On a recent Wednesday as the sun was setting over the Charleston harbor, Greg Baynes, a 53-year-old carpenter working on a wooden sailboat at the Patriots Point marina, paused to explain what he’s been doing lately in his spare time. He runs a group in South Carolina called Marijuana is Safer Than Alcohol, or MISTA. You might have seen some of the hundreds of bumper stickers he’s been handing out around the Holy City.

“I’m just trying to educate the people of South Carolina about it,” he says. “The demographics that are behind [in supporting medical marijuana] are seniors, Southerners, and Republicans. I feel like that’s why this work is so important, and that’s why I’m here now.”

Baynes is from the Isle of Palms, but he’s been as far west as California, where he worked on a legalization petition drive in 1993. And he spent nearly a decade in Colorado where on Jan. 1 the state became the first government in the world to allow licensed stores to sell marijuana. Baynes doesn’t smoke pot, but he’s used it medicinally — he prefers edibles bought at a dispensary — to ease the pain of a bulged disc in his back. He’s a local voice in a growing chorus of citizens (and some legislators) who think it’s high time South Carolina decriminalized marijuana for medical use.

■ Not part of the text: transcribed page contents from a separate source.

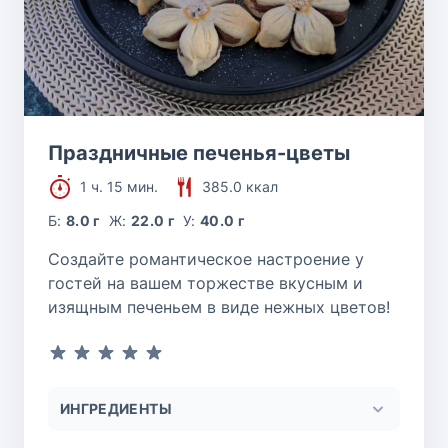
Праздничные печенья-цветы
1 ч. 15 мин.
385.0 ккал
Б:
8.0 г
Ж:
22.0 г
У:
40.0 г
Создайте романтическое настроение у
гостей на вашем торжестве вкусным и
изящным печеньем в виде нежных цветов!
ИНГРЕДИЕНТЫ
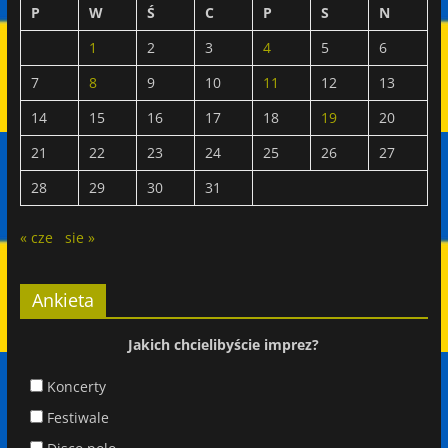
P
W
Ś
C
P
S
N
1
2
3
4
5
6
7
8
9
10
11
12
13
14
15
16
17
18
19
20
21
22
23
24
25
26
27
28
29
30
31
« cze
sie »
Ankieta
Jakich chcielibyście imprez?
Koncerty
Festiwale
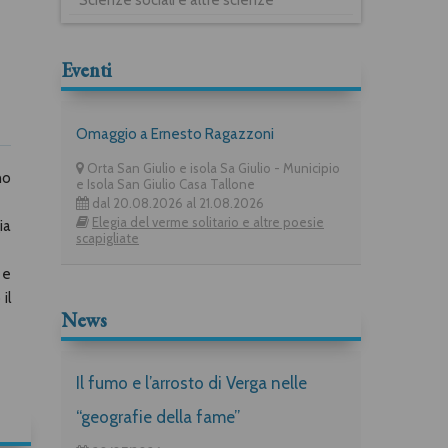
Eventi
Omaggio a Ernesto Ragazzoni
Orta San Giulio e isola Sa Giulio - Municipio
no
e Isola San Giulio Casa Tallone
dal 20.08.2026 al 21.08.2026
Elegia del verme solitario e altre poesie
ia
scapigliate
 e
il
News
Il fumo e l’arrosto di Verga nelle
“geografie della fame”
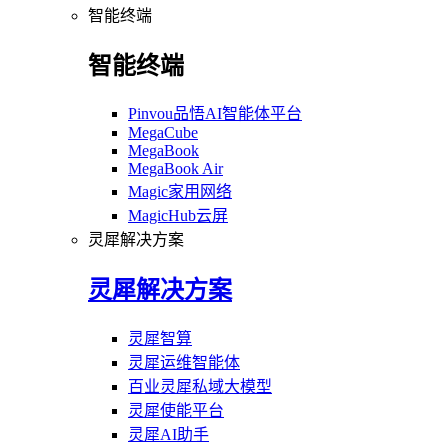
智能终端
智能终端
Pinvou品悟AI智能体平台
MegaCube
MegaBook
MegaBook Air
Magic家用网络
MagicHub云屏
灵犀解决方案
灵犀解决方案
灵犀智算
灵犀运维智能体
百业灵犀私域大模型
灵犀使能平台
灵犀AI助手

A renewed look at medical marijuana policy here comes as the public at large, and in the Palmetto State, seems to be moving away from the image of marijuana as a dangerous narcotic. Last fall, when Winthrop University polled South Carolinians on the issue, 40 percent said they were OK with adults smoking pot, a number that surprised Scott Huffmon who conducted the poll. A national Gallup Poll earlier last year found 58 percent of American voters believe marijuana should be legal, which was up 8 percent from two years prior.

“Public opinion is so far ahead of our legislators on this one,” Baynes says.

Meanwhile, as legalization programs continue in Colorado and Washington, when pot smokers hit the bong the conversation inevitably turns to whether or not their state will follow suit. That was the case on a recent afternoon, anyway, when a 28-year-old disabled combat veteran in the Charleston area was ripping bong loads on his couch and puffing out milky white marijuana clouds.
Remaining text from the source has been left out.